I have a problem with a custom object that needs to be keyed for a table. I need to generate a unique numeric key. I'm having collision problems and I'm wondering if I can leverage a dictionary to help me. Assume I have an object like this:
class Thingy
{
public string Foo;
public string Bar;
public string Others;
}
and so on with more fields. Lets say Foo and Bar are my key fields - if they're equal between two Thingys, then the two objects should be considered equal (one may represent an update to the other, with Others fields being updated.) So I have these:
public override bool Equals(object obj)
{
Thingy thing = (Thingy)obj; // yes I do type check first
return (this.Foo == thing.Foo && this.Bar == thing.Bar);
}
public override int GetHashCode()
{
return (this.Foo + this.Bar).GetHashCode(); // using default string impl
}
so this works for the most part, but there are rare occasions where two Thingys that are actually different have the same hash code.
My question is this: could I use a Dictionary<Thingy, int
> where I put in my Thingys, and use a sequential value coming out of the dictionary as my actual key?
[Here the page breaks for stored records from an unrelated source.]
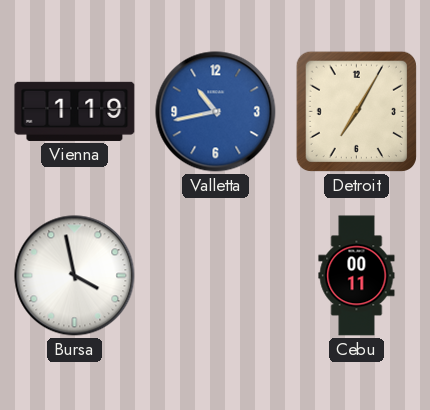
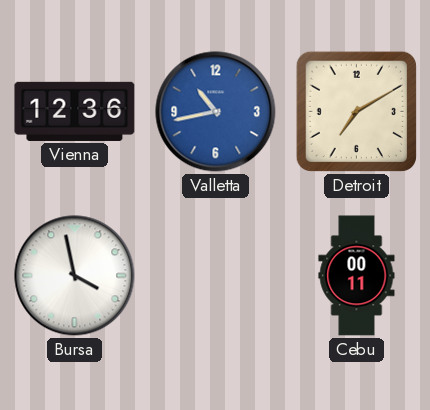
Vienna: 1:19 -> 12:36
Detroit: 7:05 -> 7:10
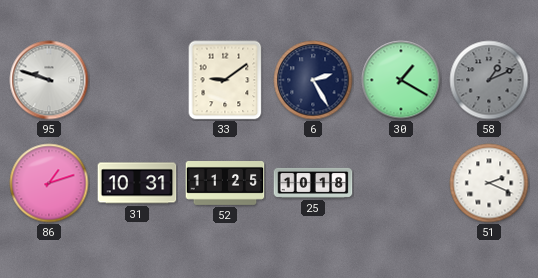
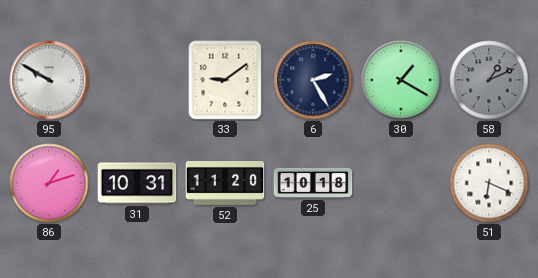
95: 9:48 -> 9:50
52: 11:25 -> 11:20
51: 2:19 -> 6:19
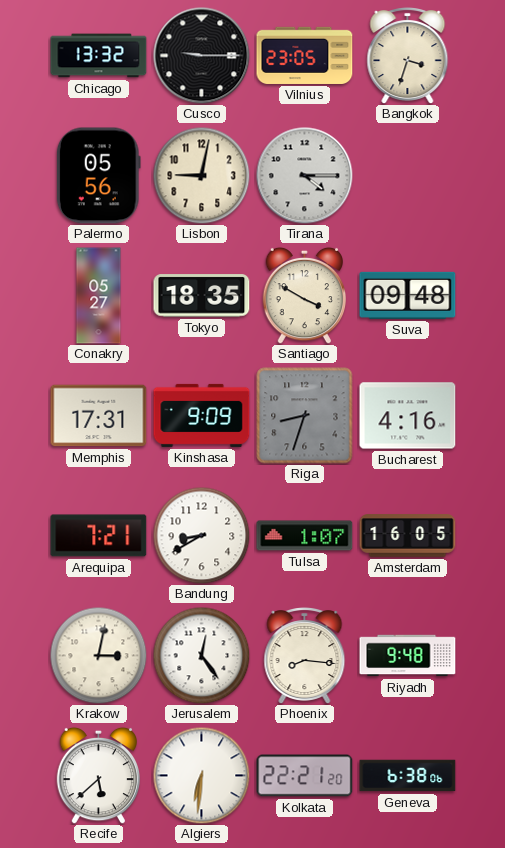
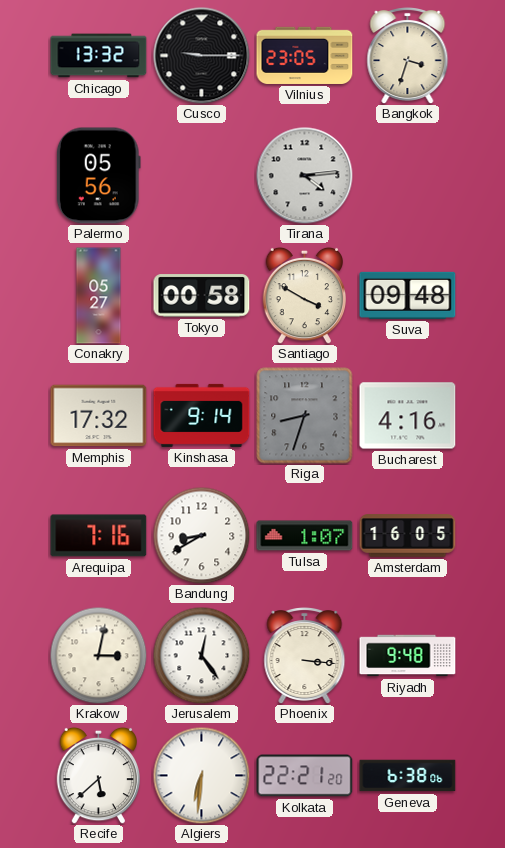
Lisbon: 9:02 -> none
Tirana: 4:15 -> 4:14
Tokyo: 18:35 -> 00:58
Memphis: 17:31 -> 17:32
Kinshasa: 9:09 -> 9:14
Arequipa: 7:21 -> 7:16
Phoenix: 8:16 -> 3:16
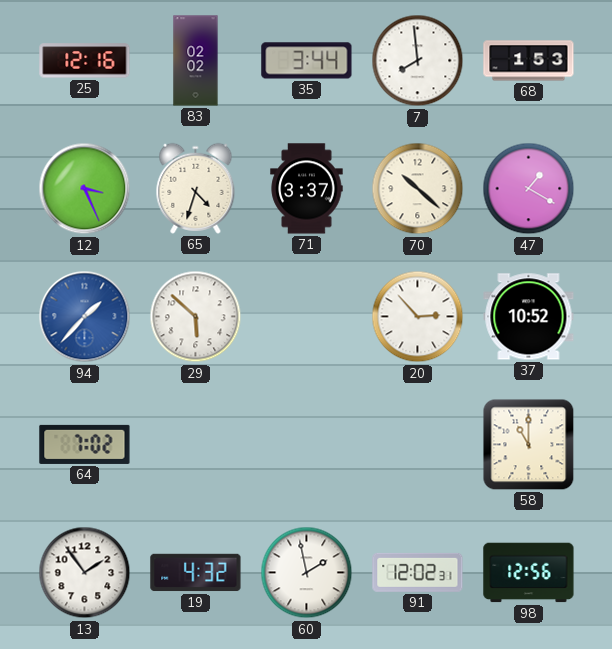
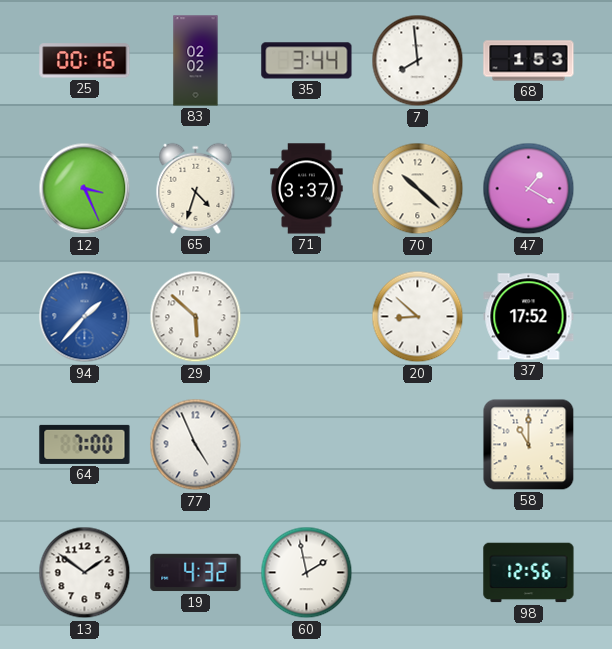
25: 12:16 -> 00:16
20: 2:53 -> 8:52
37: 10:52 -> 17:52
64: 7:02 -> 7:00
77: none -> 4:56
13: 1:54 -> 1:51
91: 12:02 -> none
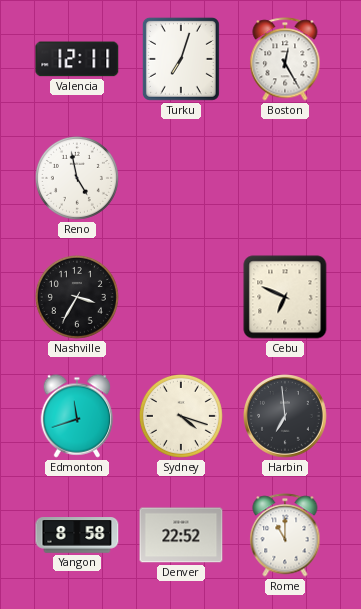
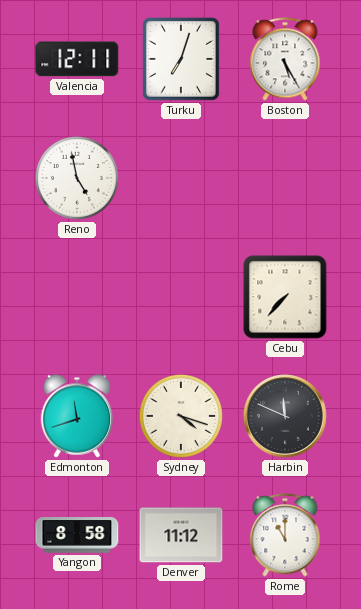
Boston: 12:25 -> 5:25
Nashville: 3:35 -> none
Cebu: 6:49 -> 7:37
Harbin: 6:59 -> 11:49
Denver: 22:52 -> 11:12
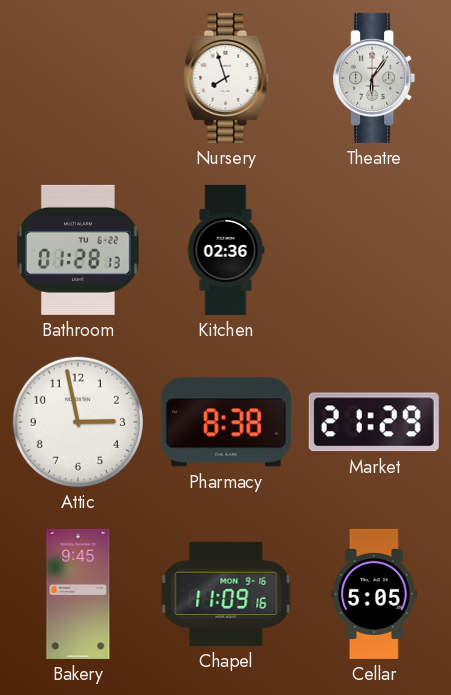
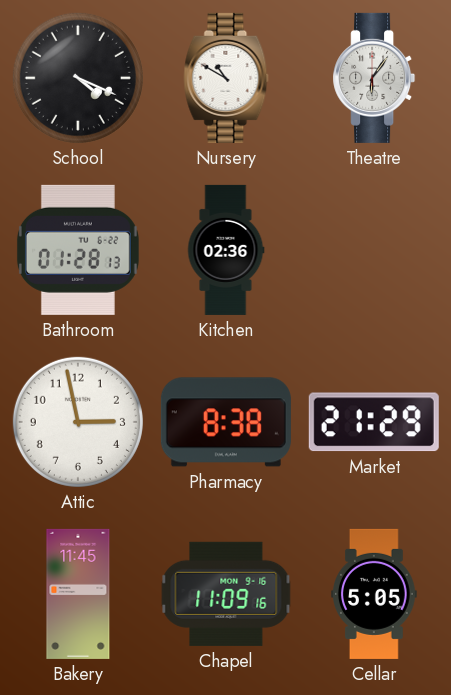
School: none -> 4:19
Nursery: 7:57 -> 10:50
Bakery: 9:45 -> 11:45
I'm wondering if the Dictionary, when detecting a rare hash code collision, will call my Equals method, determine that the objects are actually different, and store them differently. I imaging then when looking it up, it would see a bucket for that hash and search for the correct Thingy, again using Equals for comparison.
Is this the case with dictionary, or does it only resolve collisions where the hash code is different, but (hash % size) is the same? If this won't work, what might?